Presque aussitôt, elle cessa d’apercevoir les deux oiseaux, et sentit dans ses vêtements quelque chose qui la gênait.

Or, ce qui l’incommodait ainsi, c’était d’abord Jean le Chanceux qui, voyant l’épervier fondre sur lui, avait jugé à propos de se changer en diamant et de se laisser choir dans la gorgerette de la jeune fille ; c’était ensuite, le dirons-nous ?… le Diable lui-même qui, sous la forme d’un grain de blé, avait suivi de près Jean le Chanceux dans sa charmante retraite.

La princesse, qui était loin de se douter d’un aussi mauvais voisinage, se tient un moment à l’écart, saute à bas de sa haquenée, secoue sa robe et se débarrasse des deux objets qui tombent et se perdent dans le gazon ; puis elle se remet en selle et rejoint la chasse.

À l’instant même, Jean le Chanceux, plus que jamais sur ses gardes, se change en coq, saute sur le grain de blé, l’avale, et chante par trois fois sa victoire d’une voix claire et retentissante.

Vingt minutes après, il soupait tranquillement avec son père et sa mère, ainsi qu’il le leur avait promis la veille, et leur racontait joyeusement la fin de son histoire.

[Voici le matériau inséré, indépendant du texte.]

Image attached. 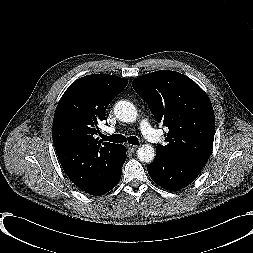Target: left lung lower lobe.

Les uns disent que, grâce aux sommes assez rondes qu’il avait tirées du Diable, Jean le Chanceux devint le coq de son village, et que, tout en se faisant aimer d’un chacun, il passa, toute sa vie, pour avoir le Diable au corps. — D’autres prétendent qu’il fit main basse sur les trésors du vieux manoir de la forêt, et qu’étant devenu le plus grand seigneur de la contrée, il eut occasion de rendre au roi des services d’argent de la dernière importance. Ils ajoutent que, ne pouvant oublier les charmes de la princesse, après l’avoir approchée d’aussi près, il parvint à gagner ses bonnes grâces et enfin à l’épouser, au grand contentement de tout le monde.